Somewhere on a remote island in the vicinity of Nias a crazy Belgian opened a bar and strung up a few hammocks to sleep in. Occasionally a few surfers would brave the swarms of malarial mosquitoes and stay in his camp, drink his beer and surf themselves silly on the incredible waves at Asu. This Belgian did not surf or dive or fish. Nobody knows why he ended up on his island in the middle of nowhere. Of course there are the stories about drug smuggling, running from Interpol and more, but we never found out who he really was and why he chose to stay on Asu. I can’t remember his name any more. Something like Vincent. He was gregarious and interesting to talk to, but he had strong opinions about most things and eventually he always fell out with whomever it was that he was talking to. He wasn’t very diplomatic. It must get lonely on this island during the off-season, especially if you piss off the few visitors who do come by.
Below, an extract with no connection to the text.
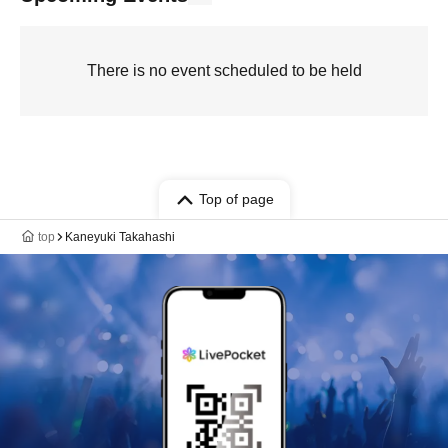
There is no event scheduled to be held
Top of page
top
Kaneyuki Takahashi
I wonder whether he is still there …

After our ship had been anchored off the island for a some days and we had ridden the lefthanders that wind their way along it’s razor-like reef, we started to settle into the laid back pattern of slow time on Asu. The swell had moved on again and normally we would have sailed for the next group of islands, but we decided to stay a while. Islands have a way of drawing you into their interiors, like spiders do with flies. To pass the time we lounged under the palms, snorkeled the reefs and drank the beer at Vincent’s. We had long since lost track of time. One afternoon a few of us were on the beach, tossing a Frisbee around, when someone asked what the time was. Francois squinted into the sun, thought for a while and as he carelessly flicked the Frisbee back he replied, “July …”
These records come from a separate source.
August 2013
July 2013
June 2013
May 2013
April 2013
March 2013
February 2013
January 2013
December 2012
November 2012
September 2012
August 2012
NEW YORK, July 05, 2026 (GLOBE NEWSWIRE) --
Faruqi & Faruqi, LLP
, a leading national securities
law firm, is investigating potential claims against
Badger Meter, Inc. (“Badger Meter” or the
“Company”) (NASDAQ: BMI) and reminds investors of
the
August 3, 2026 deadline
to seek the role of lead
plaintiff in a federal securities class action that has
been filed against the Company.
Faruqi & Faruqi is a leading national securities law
His laconic answer summed up our priorities pretty well. We knew that there were many people in grey suits around the world who were desperately watching the clock, working against deadlines and worrying about time and money, but it was a different world from ours. Where we were, money could buy you a beer or two, but little else. The ocean encompassed our world and waves were our currency. We avoided talking about work and of going back to our previous lives. The subject would have been distasteful; we just weren’t interested in the kind of places where things like shoes, underwear and shampoo were considered necessary. But we all knew that our eventual return to the real world was unavoidable. In the meantime, we drank a toast there on the beach, to all those people to whom it mattered that it was Monday.